Do you not know that in a race all the runners run, but only one gets the prize? Run in such a way as to get the prize. Everyone who competes in the games goes into strict training. They do it to get a crown that will not last, but we do it to get a crown that will last forever (1 Corinthians 9:24,25).
This weekend, the world’s attention is drawn to a Russian town on the coast of the Black Sea. And although Sochi is one of the few Russian cities with a sub-tropical climate, it is home to the 2014 Winter Olympics.
In Bible times, Olympic games were held outside of the winter months.

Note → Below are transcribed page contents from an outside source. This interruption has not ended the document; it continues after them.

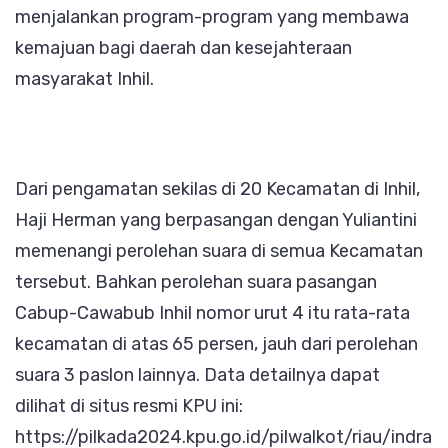
menjalankan program-program yang membawa
kemajuan bagi daerah dan kesejahteraan
masyarakat Inhil.
Dari pengamatan sekilas di 20 Kecamatan di Inhil,
Haji Herman yang berpasangan dengan Yuliantini
memenangi perolehan suara di semua Kecamatan
tersebut. Bahkan perolehan suara pasangan
Cabup-Cawabub Inhil nomor urut 4 itu rata-rata
kecamatan di atas 65 persen, jauh dari perolehan
suara 3 paslon lainnya. Data detailnya dapat
dilihat di situs resmi KPU ini:
https://pilkada2024.kpu.go.id/pilwalkot/riau/indra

Rather than huge financial rewards for those bringing home medals, athletes were rewarded with an olive-wreath crown, or laurel.

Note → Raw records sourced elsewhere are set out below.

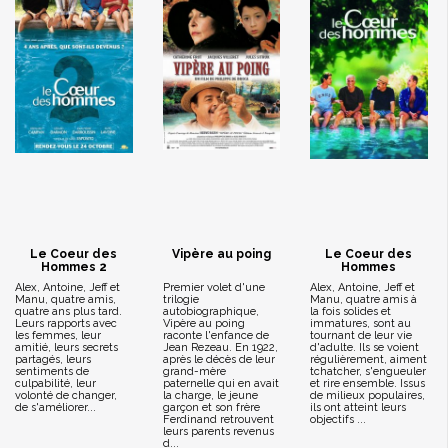
Le Coeur des
Vipère au poing
Le Coeur des
Hommes 2
Hommes
Alex, Antoine, Jeff et
Premier volet d'une
Alex, Antoine, Jeff et
Manu, quatre amis,
trilogie
Manu, quatre amis à
quatre ans plus tard.
autobiographique,
la fois solides et
Leurs rapports avec
Vipère au poing
immatures, sont au
les femmes, leur
raconte l'enfance de
tournant de leur vie
amitié, leurs secrets
Jean Rezeau. En 1922,
d'adulte. Ils se voient
partagés, leurs
après le décès de leur
régulièrement, aiment
sentiments de
grand-mère
tchatcher, s'engueuler
culpabilité, leur
paternelle qui en avait
et rire ensemble. Issus
volonté de changer,
la charge, le jeune
de milieux populaires,
de s'améliorer...
garçon et son frère
ils ont atteint leurs
Ferdinand retrouvent
objectifs ...
leurs parents revenus
d...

Of interest is that although the Apostle Paul frequently used running as a metaphor for the Christian life, Jews were precluded from participating in these races.
Not only did these athletic festivals mix competition with idolatry, ritual sacrifices, and worship of heathen gods, but competitors ran in the nude (presumably for what contemporary runners call “running economy”!) all of which was repugnant to the Hebrew mind.

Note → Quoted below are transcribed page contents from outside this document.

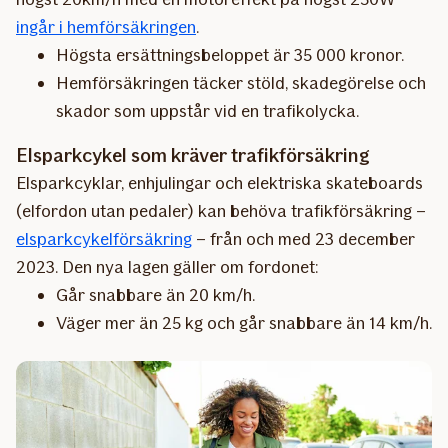
ingår i hemförsäkringen
.
Högsta ersättningsbeloppet är 35 000 kronor.
Hemförsäkringen täcker stöld, skadegörelse och
skador som uppstår vid en trafikolycka.
Elsparkcykel som kräver trafikförsäkring
Elsparkcyklar, enhjulingar och elektriska skateboards
(elfordon utan pedaler) kan behöva trafikförsäkring –
elsparkcykelförsäkring
– från och med 23 december
2023. Den nya lagen gäller om fordonet:
Går snabbare än 20 km/h.
Väger mer än 25 kg och går snabbare än 14 km/h.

However, in writing to the Christ-followers at Corinth, Paul explains that the faith is analogous to running a race. Successful competition requires:
- self-discipline, to create a personal environment where the Lord is honoured by obedience;
- strenuous effort as empowered by the Holy Spirit;
- focus on the goal of God’s calling, gifting and purpose;
- self-denial, recognizing that the Master rewards those who run the race in recognition of His sovereign authority over our lives.
Takeaway: may I be intentional about pleasing Him, and able to say with Paul: “I press on toward the goal unto the prize of the high calling of God in Christ Jesus” (Philippians 3:14).